Column by Loretta Redd
In an era where Grandpa’s taking testosterone replacement, along with his reconstructed knees while Grandma’s at a post-menopausal Pilates class, stretching out after her last triathlon, I wasn’t surprised to read an LA Times article, where “the percentage of Americans who say physicians should always do everything possible to save a life has more than doubled since 1990, rising to 31% from 15%.”
The Boomer generation seems to treat death as some avoidable condition; but other than birth, it is the only universally shared experience of every living organism.
As our questionably healthy fear of aging translates into a growing industry of joint replacements, green breakfast drinks, facelifts and sports cars, it may ultimately bankrupt our nation.
It’s not that we don’t want to die in pain…it’s more like we don’t want to die, ever.
Aggressive medical treatment for patients within a month of death accounts for over $140 billion in health care expenditures. Put in a different perspective, one percent of the population is now responsible for 30% of total healthcare costs. And those costs extend life less than 30 days.
The economic paradox is that the distress of our current medical cost has been brought on by the success of our post -war economy. As households became increasingly affluent after WWII, family members relocated to cities and towns farther and farther away from their “family of origin.”
With the siren call of manufacturing, Madison Avenue and middle class jobs, the days where multiple generations lived – and died- under one roof came to an end. Why share a house, when, with the help of the GI Bill, you could afford one of your own?
No longer were babies brought home to a family which included not only siblings and parents, but grandparents and often great-grandparents. No longer did seniors die in the arms of those they had born.

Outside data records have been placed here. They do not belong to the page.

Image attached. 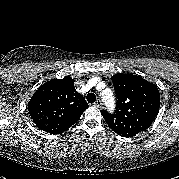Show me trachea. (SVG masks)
Instances as JSON below:
<instances>
[{
  "mask_svg": "<svg viewBox=\"0 0 179 179\" xmlns=\"http://www.w3.org/2000/svg\"><path fill=\"white\" fill-rule=\"evenodd\" d=\"M86 98H87L88 103H91V104L94 103L96 100V96L94 93H88Z\"/></svg>",
  "mask_w": 179,
  "mask_h": 179,
  "instance_id": "trachea-1",
  "label": "trachea"
}]
</instances>
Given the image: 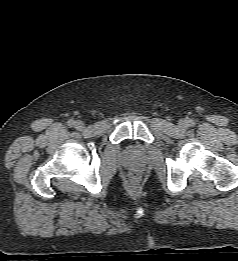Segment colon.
<instances>
[{"label":"colon","mask_w":238,"mask_h":261,"mask_svg":"<svg viewBox=\"0 0 238 261\" xmlns=\"http://www.w3.org/2000/svg\"><path fill=\"white\" fill-rule=\"evenodd\" d=\"M130 178L133 182H137L138 179H139V173L138 172H133L131 175H130Z\"/></svg>","instance_id":"5ec220e1"}]
</instances>
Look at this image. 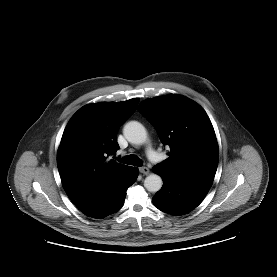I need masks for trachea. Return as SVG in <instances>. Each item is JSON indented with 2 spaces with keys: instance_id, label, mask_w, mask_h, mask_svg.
Masks as SVG:
<instances>
[{
  "instance_id": "obj_1",
  "label": "trachea",
  "mask_w": 277,
  "mask_h": 277,
  "mask_svg": "<svg viewBox=\"0 0 277 277\" xmlns=\"http://www.w3.org/2000/svg\"><path fill=\"white\" fill-rule=\"evenodd\" d=\"M119 162H122L128 165L138 166V167L142 165V160L138 156L133 154L128 155L122 159H119Z\"/></svg>"
}]
</instances>
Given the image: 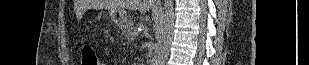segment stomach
<instances>
[{
  "mask_svg": "<svg viewBox=\"0 0 309 65\" xmlns=\"http://www.w3.org/2000/svg\"><path fill=\"white\" fill-rule=\"evenodd\" d=\"M111 19L119 26L128 25L127 13L123 9H111L109 11Z\"/></svg>",
  "mask_w": 309,
  "mask_h": 65,
  "instance_id": "1",
  "label": "stomach"
}]
</instances>
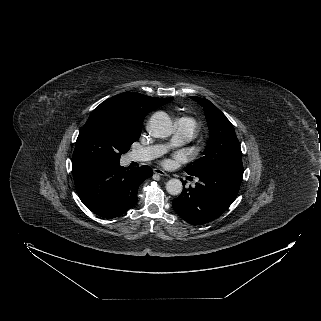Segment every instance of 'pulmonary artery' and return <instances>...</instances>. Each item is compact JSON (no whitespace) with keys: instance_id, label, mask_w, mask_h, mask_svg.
<instances>
[{"instance_id":"1","label":"pulmonary artery","mask_w":321,"mask_h":321,"mask_svg":"<svg viewBox=\"0 0 321 321\" xmlns=\"http://www.w3.org/2000/svg\"><path fill=\"white\" fill-rule=\"evenodd\" d=\"M195 122L190 118H180L176 122V133L172 140L173 144H180L191 140L195 133ZM166 147L161 145L148 146L136 150L130 154V159L133 161H148L160 156Z\"/></svg>"}]
</instances>
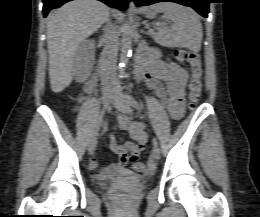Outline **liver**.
<instances>
[{"label":"liver","instance_id":"1","mask_svg":"<svg viewBox=\"0 0 260 217\" xmlns=\"http://www.w3.org/2000/svg\"><path fill=\"white\" fill-rule=\"evenodd\" d=\"M109 15V8L97 0H73L48 15L49 81L53 92L70 85L79 45L107 22Z\"/></svg>","mask_w":260,"mask_h":217}]
</instances>
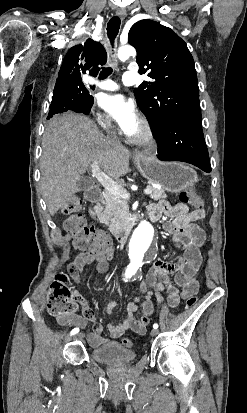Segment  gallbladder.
Here are the masks:
<instances>
[{
  "mask_svg": "<svg viewBox=\"0 0 247 413\" xmlns=\"http://www.w3.org/2000/svg\"><path fill=\"white\" fill-rule=\"evenodd\" d=\"M92 184L93 180H91L90 176H80L79 180H77L79 190H85V188H89Z\"/></svg>",
  "mask_w": 247,
  "mask_h": 413,
  "instance_id": "obj_1",
  "label": "gallbladder"
}]
</instances>
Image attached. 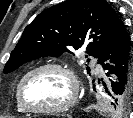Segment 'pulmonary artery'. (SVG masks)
Masks as SVG:
<instances>
[{
  "label": "pulmonary artery",
  "instance_id": "e3ab8cb5",
  "mask_svg": "<svg viewBox=\"0 0 133 118\" xmlns=\"http://www.w3.org/2000/svg\"><path fill=\"white\" fill-rule=\"evenodd\" d=\"M93 62H94V63H97V60H96V59H94V60H93ZM98 69H99V70H101V69H102V66H101L100 64L98 65Z\"/></svg>",
  "mask_w": 133,
  "mask_h": 118
}]
</instances>
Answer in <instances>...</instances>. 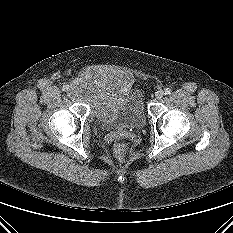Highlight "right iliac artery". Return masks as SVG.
<instances>
[{"label": "right iliac artery", "instance_id": "right-iliac-artery-1", "mask_svg": "<svg viewBox=\"0 0 233 233\" xmlns=\"http://www.w3.org/2000/svg\"><path fill=\"white\" fill-rule=\"evenodd\" d=\"M69 89V86L68 85H64L63 87H62V90L63 91H66V90H68Z\"/></svg>", "mask_w": 233, "mask_h": 233}]
</instances>
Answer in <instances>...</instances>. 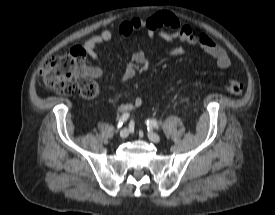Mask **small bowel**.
I'll return each instance as SVG.
<instances>
[{
    "mask_svg": "<svg viewBox=\"0 0 275 215\" xmlns=\"http://www.w3.org/2000/svg\"><path fill=\"white\" fill-rule=\"evenodd\" d=\"M146 31L152 38L160 34L165 38L177 36L184 42L196 44L208 52L216 61L221 69H227L231 65L230 57L227 52L211 37L195 29L190 24H182L179 19L169 12L156 13L148 18L134 17L129 20H123L118 25V33L123 37H128L134 32ZM113 33L109 29L103 30L100 34L91 37L84 44L88 55L97 59V47L103 43L111 41ZM151 62L144 52H136L132 55L131 61L125 66L120 78L123 81L129 80L147 70ZM93 77H104V71L99 67H92L88 70ZM140 97L134 98L130 102L122 103L118 106L119 113H126L142 105Z\"/></svg>",
    "mask_w": 275,
    "mask_h": 215,
    "instance_id": "1",
    "label": "small bowel"
}]
</instances>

Today, severe illness results in a person being taken to the sanitized environment of a hospital to be cared for by strangers. If the diagnosis is terminal, we’ve created an industry of hospice workers– loving, compassionate, and well-trained–but not family. Because “family” now lives in different cities or countries or are simply too busy living their independent lives.
So we call…or text…or email. No wonder death feels foreign.
Rarely anymore do we hear a physician say, “There’s nothing we can do.” Modern medicine has given us transplanted organs, artificial hearts, bionic limbs and life-extending drugs, to the point that rather than a natural conclusion to life, death almost seems like a failure to try.
But try we will…as if the point of extending a life is to compensate for the time unspent together or to bridge the emotional chasm created throughout life. Economy has replaced emotion.
Rather than, “Do whatever you can to keep them alive,” might I suggest a different trajectory. Take time this holiday season to have a fearfully frank discussion about your death with family members.
Consider a Power of Attorney for Health Care, and Advance Health Care Directives which spell out exactly what – if any- life-extending measures you might want to have taken. Yes, it may be uncomfortable and unfamiliar; unfortunately, that’s the kind of world we’ve created.
But it won’t be a burden, because a burden- whether economic, emotional or physical- is what the survivors face when you have left things unsaid and unplanned. Having buried most of my family, and over 200 clients during the 1980′s AIDS epidemic in Atlanta, I can speak with experience that clear directives are a godsend.
The toll that death takes on all of us will be smaller financially, and even emotionally, if your wishes are clearly spelled out. The real gift is to your survivors who will sleep free from doubt…though not free from grief.
Grief is part of love. Love is part of living. Life is part of death, and death is not an option. Your decision as to what extraordinary steps should be taken to keep you alive, are yours alone to decide. But don’t put this off.